> [SOURCE INFORMATION]
■ ■ ■ ■ ■ ■ ■
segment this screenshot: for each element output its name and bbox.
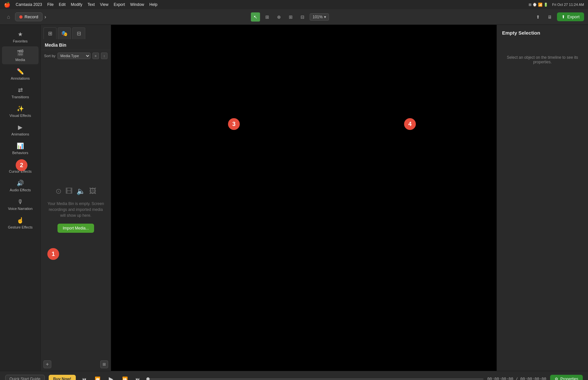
play-button[interactable]: ▶ [106, 374, 116, 380]
library-tab-icon: 🎭 [61, 30, 68, 37]
step-forward-button[interactable]: ⏩ [120, 374, 129, 380]
record-button[interactable]: Record [15, 12, 42, 21]
grid-tool-button[interactable]: ⊟ [298, 12, 307, 22]
menu-text[interactable]: Text [88, 2, 95, 7]
menu-help[interactable]: Help [149, 2, 157, 7]
sidebar-item-favorites[interactable]: ★ Favorites [2, 28, 39, 46]
gesture-effects-icon: ☝ [16, 216, 24, 224]
zoom-control[interactable]: 101% ▾ [310, 13, 329, 21]
sidebar-label-favorites: Favorites [13, 39, 27, 43]
badge-2: 2 [16, 159, 27, 171]
scrubber-track[interactable] [146, 378, 483, 380]
panel-tabs: ⊞ 🎭 ⊟ [41, 25, 111, 39]
menu-file[interactable]: File [47, 2, 54, 7]
annotations-icon: ✏️ [16, 68, 24, 75]
sidebar-item-media[interactable]: 🎬 Media [2, 46, 39, 64]
scrubber[interactable] [146, 378, 483, 380]
quick-start-button[interactable]: Quick Start Guide [5, 375, 45, 380]
favorites-icon: ★ [16, 30, 24, 38]
step-back-button[interactable]: ⏪ [93, 374, 102, 380]
voice-narration-icon: 🎙 [16, 198, 24, 206]
sidebar-label-animations: Animations [11, 132, 29, 136]
sort-desc-button[interactable]: ↕ [101, 53, 107, 59]
sidebar-label-visual-effects: Visual Effects [9, 114, 31, 118]
select-tool-button[interactable]: ↖ [251, 12, 260, 22]
sidebar-item-transitions[interactable]: ⇄ Transitions [2, 84, 39, 102]
properties-btn-label: Properties [560, 377, 578, 380]
zoom-tool-button[interactable]: ⊞ [286, 12, 295, 22]
badge-3: 3 [228, 118, 240, 130]
transport-bar: Quick Start Guide Buy Now! ⏮ ⏪ ▶ ⏩ ⏭ 00:… [0, 371, 588, 380]
badge-1: 1 [47, 248, 59, 260]
themes-tab-icon: ⊟ [77, 30, 81, 37]
buy-now-button[interactable]: Buy Now! [49, 375, 76, 380]
sidebar-label-annotations: Annotations [11, 76, 30, 80]
sidebar-item-behaviors[interactable]: 📊 Behaviors [2, 139, 39, 157]
annotate-tool-button[interactable]: ⊕ [274, 12, 284, 22]
film-type-icon: 🎞 [65, 187, 73, 196]
add-media-button[interactable]: + [43, 360, 51, 368]
sort-label: Sort by [44, 54, 56, 58]
time-total: 00:00:00;00 [520, 377, 546, 380]
sidebar-item-animations[interactable]: ▶ Animations [2, 121, 39, 139]
sort-asc-button[interactable]: ≡ [92, 53, 99, 59]
breadcrumb-chevron: › [44, 14, 46, 20]
panel-header: Media Bin [41, 39, 111, 50]
menu-export[interactable]: Export [114, 2, 125, 7]
sidebar-label-behaviors: Behaviors [12, 151, 28, 155]
audio-type-icon: 🔈 [76, 187, 85, 196]
sidebar-item-annotations[interactable]: ✏️ Annotations [2, 65, 39, 83]
sidebar-label-audio-effects: Audio Effects [10, 188, 31, 192]
time-display: 00:00:00;00 / 00:00:00;00 [487, 377, 547, 380]
sidebar-item-audio-effects[interactable]: 🔊 Audio Effects [2, 177, 39, 195]
panel-sort-row: Sort by Media Type ≡ ↕ [41, 50, 111, 62]
export-button[interactable]: ⬆ Export [557, 12, 584, 21]
gear-icon: ⚙ [555, 377, 558, 380]
import-media-button[interactable]: Import Media... [57, 224, 94, 233]
image-type-icon: 🖼 [89, 187, 96, 196]
panel-tab-media[interactable]: ⊞ [43, 27, 57, 39]
sidebar-item-gesture-effects[interactable]: ☝ Gesture Effects [2, 214, 39, 232]
properties-panel-button[interactable]: ⚙ Properties [550, 375, 583, 380]
share-icon[interactable]: ⬆ [533, 12, 543, 22]
sidebar-label-transitions: Transitions [11, 95, 29, 99]
grid-view-button[interactable]: ⊞ [100, 360, 108, 368]
crop-tool-button[interactable]: ⊞ [263, 12, 272, 22]
behaviors-icon: 📊 [16, 142, 24, 150]
sidebar-item-voice-narration[interactable]: 🎙 Voice Narration [2, 195, 39, 213]
sidebar-item-visual-effects[interactable]: ✨ Visual Effects [2, 102, 39, 120]
panel-tab-themes[interactable]: ⊟ [72, 27, 85, 39]
properties-title: Empty Selection [502, 30, 583, 36]
datetime: Fri Oct 27 11:24 AM [552, 3, 584, 7]
sidebar: ★ Favorites 🎬 Media ✏️ Annotations ⇄ Tra… [0, 25, 41, 371]
scrubber-thumb[interactable] [146, 377, 150, 380]
media-bin-content: ⊙ 🎞 🔈 🖼 Your Media Bin is empty. Screen … [41, 62, 111, 358]
home-icon[interactable]: ⌂ [4, 12, 13, 22]
record-label: Record [24, 14, 38, 19]
monitor-icon[interactable]: 🖥 [545, 12, 554, 22]
export-label: Export [567, 14, 580, 19]
sort-select[interactable]: Media Type [57, 53, 90, 59]
media-type-icons: ⊙ 🎞 🔈 🖼 [56, 187, 96, 196]
menubar-right: ⊞ ⌚ 📶 🔋 Fri Oct 27 11:24 AM [529, 3, 584, 7]
menu-window[interactable]: Window [130, 2, 144, 7]
menu-app[interactable]: Camtasia 2023 [16, 2, 42, 7]
rewind-button[interactable]: ⏮ [80, 374, 89, 380]
fast-forward-button[interactable]: ⏭ [133, 374, 142, 380]
zoom-chevron-icon: ▾ [324, 15, 326, 19]
video-type-icon: ⊙ [56, 187, 61, 196]
record-dot [19, 15, 23, 19]
audio-effects-icon: 🔊 [16, 179, 24, 187]
panel-tab-library[interactable]: 🎭 [58, 27, 71, 39]
menubar: 🍎 Camtasia 2023 File Edit Modify Text Vi… [0, 0, 588, 9]
apple-menu[interactable]: 🍎 [4, 2, 10, 8]
menu-edit[interactable]: Edit [59, 2, 66, 7]
menu-view[interactable]: View [100, 2, 108, 7]
preview-area [111, 25, 497, 371]
sidebar-label-gesture-effects: Gesture Effects [8, 225, 33, 229]
sidebar-label-media: Media [15, 58, 25, 62]
menu-modify[interactable]: Modify [71, 2, 82, 7]
time-current: 00:00:00;00 [487, 377, 513, 380]
media-bin-empty-text: Your Media Bin is empty. Screen recordin… [47, 201, 104, 218]
toolbar: ⌂ Record › ↖ ⊞ ⊕ ⊞ ⊟ 101% ▾ ⬆ 🖥 ⬆ Export [0, 9, 588, 25]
■ ■ ■ ■ ■ ■ ■
> [ACTIVITY] Only the pictures are to be left out; the rest of the material above should be printed verbatim.

> [ANSWER BOX]
segment this screenshot: for each element output its name and bbox.
play-button[interactable]: ▶ [106, 374, 116, 380]
library-tab-icon: 🎭 [61, 30, 68, 37]
step-forward-button[interactable]: ⏩ [120, 374, 129, 380]
record-button[interactable]: Record [15, 12, 42, 21]
grid-tool-button[interactable]: ⊟ [298, 12, 307, 22]
menu-text[interactable]: Text [88, 2, 95, 7]
menu-help[interactable]: Help [149, 2, 157, 7]
sidebar-item-favorites[interactable]: ★ Favorites [2, 28, 39, 46]
gesture-effects-icon: ☝ [16, 216, 24, 224]
zoom-control[interactable]: 101% ▾ [310, 13, 329, 21]
sidebar-label-favorites: Favorites [13, 39, 27, 43]
badge-2: 2 [16, 159, 27, 171]
scrubber-track[interactable] [146, 378, 483, 380]
panel-tabs: ⊞ 🎭 ⊟ [41, 25, 111, 39]
menu-file[interactable]: File [47, 2, 54, 7]
annotations-icon: ✏️ [16, 68, 24, 75]
sidebar-item-media[interactable]: 🎬 Media [2, 46, 39, 64]
scrubber[interactable] [146, 378, 483, 380]
quick-start-button[interactable]: Quick Start Guide [5, 375, 45, 380]
favorites-icon: ★ [16, 30, 24, 38]
step-back-button[interactable]: ⏪ [93, 374, 102, 380]
voice-narration-icon: 🎙 [16, 198, 24, 206]
sidebar-label-animations: Animations [11, 132, 29, 136]
sort-desc-button[interactable]: ↕ [101, 53, 107, 59]
sidebar-label-visual-effects: Visual Effects [9, 114, 31, 118]
select-tool-button[interactable]: ↖ [251, 12, 260, 22]
sidebar-item-transitions[interactable]: ⇄ Transitions [2, 84, 39, 102]
properties-btn-label: Properties [560, 377, 578, 380]
zoom-tool-button[interactable]: ⊞ [286, 12, 295, 22]
badge-3: 3 [228, 118, 240, 130]
transport-bar: Quick Start Guide Buy Now! ⏮ ⏪ ▶ ⏩ ⏭ 00:… [0, 371, 588, 380]
badge-1: 1 [47, 248, 59, 260]
themes-tab-icon: ⊟ [77, 30, 81, 37]
buy-now-button[interactable]: Buy Now! [49, 375, 76, 380]
sidebar-label-annotations: Annotations [11, 76, 30, 80]
sidebar-item-behaviors[interactable]: 📊 Behaviors [2, 139, 39, 157]
annotate-tool-button[interactable]: ⊕ [274, 12, 284, 22]
film-type-icon: 🎞 [65, 187, 73, 196]
add-media-button[interactable]: + [43, 360, 51, 368]
sort-label: Sort by [44, 54, 56, 58]
time-total: 00:00:00;00 [520, 377, 546, 380]
sidebar-item-animations[interactable]: ▶ Animations [2, 121, 39, 139]
sort-asc-button[interactable]: ≡ [92, 53, 99, 59]
breadcrumb-chevron: › [44, 14, 46, 20]
panel-header: Media Bin [41, 39, 111, 50]
menu-export[interactable]: Export [114, 2, 125, 7]
sidebar-label-behaviors: Behaviors [12, 151, 28, 155]
audio-type-icon: 🔈 [76, 187, 85, 196]
sidebar-item-annotations[interactable]: ✏️ Annotations [2, 65, 39, 83]
sidebar-label-audio-effects: Audio Effects [10, 188, 31, 192]
time-display: 00:00:00;00 / 00:00:00;00 [487, 377, 547, 380]
sidebar-item-audio-effects[interactable]: 🔊 Audio Effects [2, 177, 39, 195]
panel-sort-row: Sort by Media Type ≡ ↕ [41, 50, 111, 62]
export-button[interactable]: ⬆ Export [557, 12, 584, 21]
gear-icon: ⚙ [555, 377, 558, 380]
import-media-button[interactable]: Import Media... [57, 224, 94, 233]
image-type-icon: 🖼 [89, 187, 96, 196]
panel-tab-media[interactable]: ⊞ [43, 27, 57, 39]
sidebar-item-gesture-effects[interactable]: ☝ Gesture Effects [2, 214, 39, 232]
properties-panel-button[interactable]: ⚙ Properties [550, 375, 583, 380]
share-icon[interactable]: ⬆ [533, 12, 543, 22]
sidebar-label-transitions: Transitions [11, 95, 29, 99]
grid-view-button[interactable]: ⊞ [100, 360, 108, 368]
crop-tool-button[interactable]: ⊞ [263, 12, 272, 22]
behaviors-icon: 📊 [16, 142, 24, 150]
sidebar-item-voice-narration[interactable]: 🎙 Voice Narration [2, 195, 39, 213]
sidebar-item-visual-effects[interactable]: ✨ Visual Effects [2, 102, 39, 120]
panel-tab-themes[interactable]: ⊟ [72, 27, 85, 39]
properties-title: Empty Selection [502, 30, 583, 36]
datetime: Fri Oct 27 11:24 AM [552, 3, 584, 7]
sidebar: ★ Favorites 🎬 Media ✏️ Annotations ⇄ Tra… [0, 25, 41, 371]
scrubber-thumb[interactable] [146, 377, 150, 380]
media-bin-content: ⊙ 🎞 🔈 🖼 Your Media Bin is empty. Screen … [41, 62, 111, 358]
home-icon[interactable]: ⌂ [4, 12, 13, 22]
record-label: Record [24, 14, 38, 19]
monitor-icon[interactable]: 🖥 [545, 12, 554, 22]
export-label: Export [567, 14, 580, 19]
sort-select[interactable]: Media Type [57, 53, 90, 59]
media-type-icons: ⊙ 🎞 🔈 🖼 [56, 187, 96, 196]
menubar-right: ⊞ ⌚ 📶 🔋 Fri Oct 27 11:24 AM [529, 3, 584, 7]
menu-window[interactable]: Window [130, 2, 144, 7]
menu-app[interactable]: Camtasia 2023 [16, 2, 42, 7]
rewind-button[interactable]: ⏮ [80, 374, 89, 380]
fast-forward-button[interactable]: ⏭ [133, 374, 142, 380]
zoom-chevron-icon: ▾ [324, 15, 326, 19]
video-type-icon: ⊙ [56, 187, 61, 196]
record-dot [19, 15, 23, 19]
audio-effects-icon: 🔊 [16, 179, 24, 187]
panel-tab-library[interactable]: 🎭 [58, 27, 71, 39]
menubar: 🍎 Camtasia 2023 File Edit Modify Text Vi… [0, 0, 588, 9]
apple-menu[interactable]: 🍎 [4, 2, 10, 8]
menu-edit[interactable]: Edit [59, 2, 66, 7]
menu-view[interactable]: View [100, 2, 108, 7]
preview-area [111, 25, 497, 371]
sidebar-label-gesture-effects: Gesture Effects [8, 225, 33, 229]
sidebar-label-media: Media [15, 58, 25, 62]
menu-modify[interactable]: Modify [71, 2, 82, 7]
time-current: 00:00:00;00 [487, 377, 513, 380]
media-bin-empty-text: Your Media Bin is empty. Screen recordin… [47, 201, 104, 218]
toolbar: ⌂ Record › ↖ ⊞ ⊕ ⊞ ⊟ 101% ▾ ⬆ 🖥 ⬆ Export [0, 9, 588, 25]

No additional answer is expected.